## What you will do
With the pictures left out, return exactly the lines from the one containing "Montage zubuchbar" through the end of the listing below.

## Record excerpts
++++

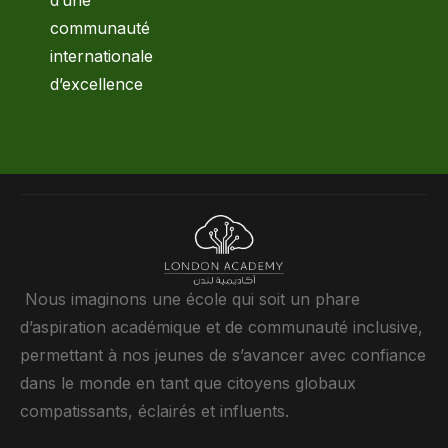
communauté
internationale
d’excellence
Nous imaginons une école qui soit un phare
d’aspiration académique et de communauté inclusive,
permettant à nos jeunes de s’avancer avec confiance
dans le monde en tant que citoyens globaux
compatissants, éclairés et influents.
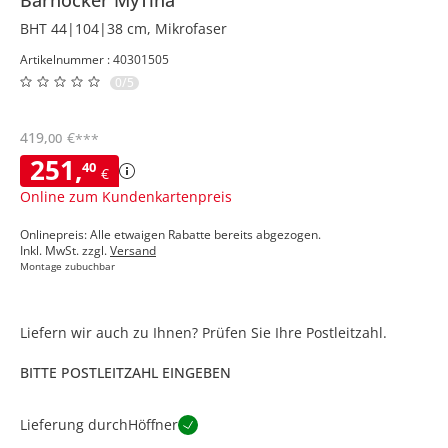
BHT 44|104|38 cm, Mikrofaser
Artikelnummer : 40301505
0/5
419
,
€
00
***
251
,
40
€
Online zum Kundenkartenpreis
Onlinepreis: Alle etwaigen Rabatte bereits abgezogen.
Inkl. MwSt. zzgl.
Versand
Montage zubuchbar
Liefern wir auch zu Ihnen? Prüfen Sie Ihre Postleitzahl.
BITTE POSTLEITZAHL EINGEBEN
Lieferung durch
Höffner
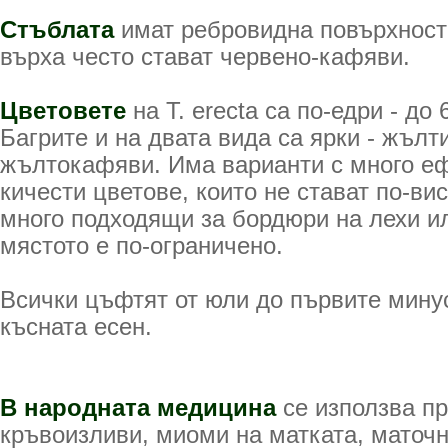
Стъблата
имат ребровидна повърхност 
върха често стават червено-кафяви.
Цветовете
на T. erecta са по-едри - до
Багрите и на двата вида са ярки - жълт
жълтокафяви. Има варианти с много е
кичести цветове, които не стават по-вис
много подходящи за бордюри на лехи ил
мястото е по-ограничено.
Всички цъфтят от юли до първите мину
късната есен.
В народната медицина
се използва п
кръвоизливи, миоми на матката, маточ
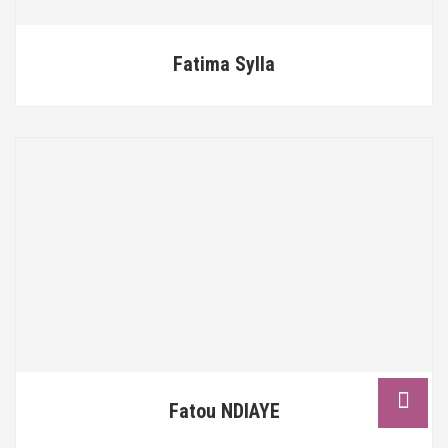
Fatima Sylla
Fatou NDIAYE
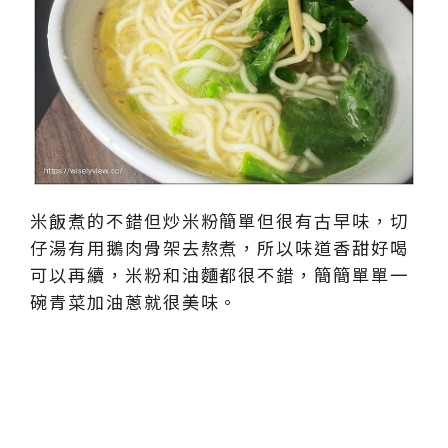
米飯煮的不錯但炒米粉簡單但很有古早味，切
仔湯有用鵝肉骨架去熬煮，所以味道香甜好喝
可以再續，米粉和油麵都很不錯，簡簡單單一
碗青菜加油蔥就很美味。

++++

## Worked solution
Montage zubuchbar
Liefern wir auch zu Ihnen? Prüfen Sie Ihre Postleitzahl.
BITTE POSTLEITZAHL EINGEBEN
Lieferung durch
Höffner
Стъблата
имат ребровидна повърхност 
върха често стават червено-кафяви.
Цветовете
на T. erecta са по-едри - до
Багрите и на двата вида са ярки - жълт
жълтокафяви. Има варианти с много е
кичести цветове, които не стават по-вис
много подходящи за бордюри на лехи ил
мястото е по-ограничено.
Всички цъфтят от юли до първите мину
късната есен.
В народната медицина
се използва п
кръвоизливи, миоми на матката, маточ
Fatima Sylla
Fatou NDIAYE
米飯煮的不錯但炒米粉簡單但很有古早味，切
仔湯有用鵝肉骨架去熬煮，所以味道香甜好喝
可以再續，米粉和油麵都很不錯，簡簡單單一
碗青菜加油蔥就很美味。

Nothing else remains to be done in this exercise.